Columns - Inside the glass house

Father slams Israel from UN pulpit

By Thalif Deen at the united nations

NEW YORK - When the General Assembly commemorated the "International Day of Solidarity with the Palestinian People" last week, a routine annual event turned into a political firecracker reverberating inside and outside the building.

The General Assembly's outspoken President, Father Miguel D'Escoto Brockmann, told the Israelis what they have always refused to hear: "What is being done to the Palestinian people seems to me to be a version of the hideous policy of apartheid" (which was once practised by the white minority regime in the former South Africa).

Father Miguel D'Escoto Brockmann

"I believe," the Assembly President said, "that the failure to create a Palestinian state as promised is the single greatest failure in the history of the United Nations. It has been 60 years since some 800,000 Palestinians were driven out of their homes and property, becoming refugees and an uprooted and marginalized people."

Rarely or never has a General Assembly President plucked up political courage to damn both the Israelis and the world body for the plight of the Palestinians.

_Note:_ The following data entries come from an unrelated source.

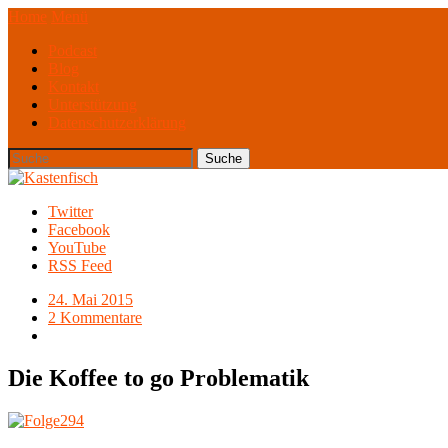
Home
Menü
Podcast
Blog
Kontakt
Unterstützung
Datenschutzerklärung
Twitter
Facebook
YouTube
RSS Feed
24. Mai 2015
2 Kommentare
Die Koffee to go Problematik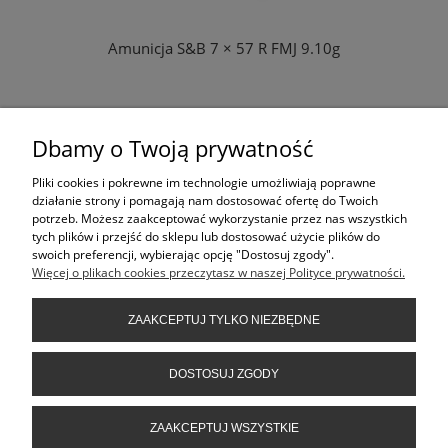
Amunicja S&B 7 × 57 R FMJ 9.10g
Dbamy o Twoją prywatność
ZAPYTAJ O PRODUKT
Pliki cookies i pokrewne im technologie umożliwiają poprawne
lub
działanie strony i pomagają nam dostosować ofertę do Twoich
tel: 413617021
potrzeb. Możesz zaakceptować wykorzystanie przez nas wszystkich
tych plików i przejść do sklepu lub dostosować użycie plików do
swoich preferencji, wybierając opcję "Dostosuj zgody".
Więcej o plikach cookies przeczytasz w naszej Polityce prywatności.
KONTAKT
ZAAKCEPTUJ TYLKO NIEZBĘDNE
INFORMACJE
DOSTOSUJ ZGODY
ZAAKCEPTUJ WSZYSTKIE
POMOC
FILTRY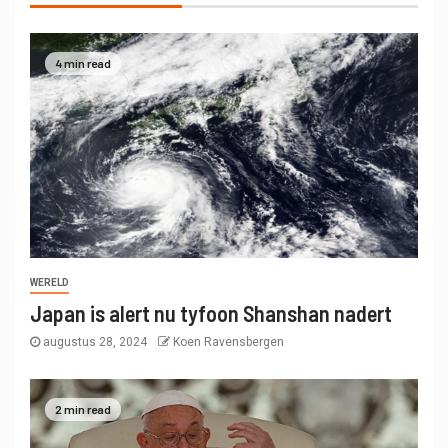
4 min read
WERELD
Japan is alert nu tyfoon Shanshan nadert
augustus 28, 2024
Koen Ravensbergen
2 min read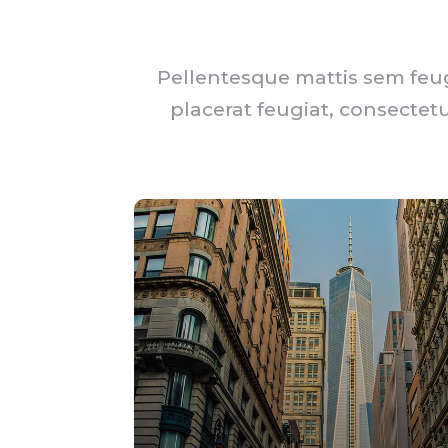
Pellentesque mattis sem feugi
placerat feugiat, consectetu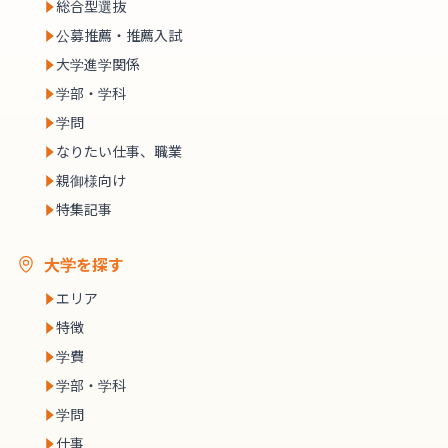
総合型選抜
公募推薦・推薦入試
大学進学関係
学部・学科
学問
なりたい仕事、職業
親御様向け
特集記事
大学を探す
エリア
特徴
学費
学部・学科
学問
仕事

The General Assembly, 61 years ago this month, adopted a historic resolution (181), calling for the creation of a Jewish State and an Arab State. "The State of Israel, founded a year later in 1948, celebrates 60 years of its existence," D'Escoto said, "Shamefully, there is still no Palestinian State to celebrate."

D'Escoto, who as the Assembly President ranks higher than the Secretary-General in the UN totem pole, set off a virtual political uproar outside the world body triggering protests from Jewish groups. At international conferences, it's the elected President of the General Assembly, not the Secretary-General, who represents the U.N.'s 192 member states.

But running true to form, Secretary-General Ban Ki-moon diplomatically distanced himself from D'Escoto's statement. Asked for a response, his spokeswoman told reporters: "The Secretary-General cannot comment on a statement by the President of the General Assembly. The statement is his own. And the Secretary-General made his concerns about the Palestinian issue clear in his statement. I think his statement stands."

Not surprisingly, the New York-based Jewish Council for Public Affairs (JCPA) condemned the General Assembly for commemorating Palestine Solidarity Day and "deplored" D'Escoto's remarks that compared Israel's policies in the Palestinian territories to South Africa's apartheid policies.

JCPA Chair Andrea Weinstein said: "It is terribly sad that the members of the General Assembly find it necessary to spend two days participating in programmes criticising a member state's existence. It is even more abhorrent that the Assembly's current president would seek to de-legitimise Israel by comparing its policies to those of apartheid South Africa. These programmes and baseless rhetoric demonising Israel do nothing constructive to find a resolution to the conflict between Israelis and Palestinians, and instead harm these efforts by creating a toxic atmosphere," Weinstein added.
Besides the longstanding plight of the Palestinians in the repressed Israeli-occupied territories, the humanitarian situation in besieged Gaza worsened during the last two weeks because of a blockade of food supplies, later lifted under international pressure. At the same time, the Israelis banned foreign journalists from entering Gaza to prevent any reporting of the unfolding events.

D'Escoto, a former Foreign Minister of the left-leaning Sandinista government in Nicaragua, also came under attack for embracing Iranian President Mahmoud Ahmadinejad during the General Assembly sessions in September. The Israeli Ambassador Gabriela Shalev responded by calling D'Escoto an "Israeli hater."

Although Israel has violated scores of UN resolutions, including those adopted by the Security Council, it is still considered a "sacred cow" because it is protected first by the United States, and then by Britain and France, all veto-wielding permanent members. Under normal circumstances, countries that violate Security Council resolutions are punished or penalized with sanctions, including apartheid South Africa in days gone by.

But Israel has got away scot-free -- primarily because of the US, Britain and France. The two other veto-wielding permanent members, Russia and China, gave the Western powers a dose of their own political medicine when they collectively vetoed recent resolutions aimed at imposing sanctions against Zimbabwe and Myanmar (Burma).

Meanwhile, D'Escoto also broke diplomatic protocol by blasting the heads of both the World Bank and the International Monetary Fund last week for skipping a key UN conference on Financing for Development taking place in the Qatari capital of Doha through December 2.

Without identifying the US by name, he said the two Bretton Woods institutions "are controlled by a member of the United Nations who is anti-United Nations."

"It's a shame," he added. At a news conference last week, he also said that President George W. Bush came to the United Nations twice to address the General Assembly. "But they did not even have the minimum politeness to acknowledge me -- not once, but twice."

"He (Bush) spoke before the General Assembly, but he ignored me. He was the only world leader to do that. But I still love him, anyway," D'Escoto added.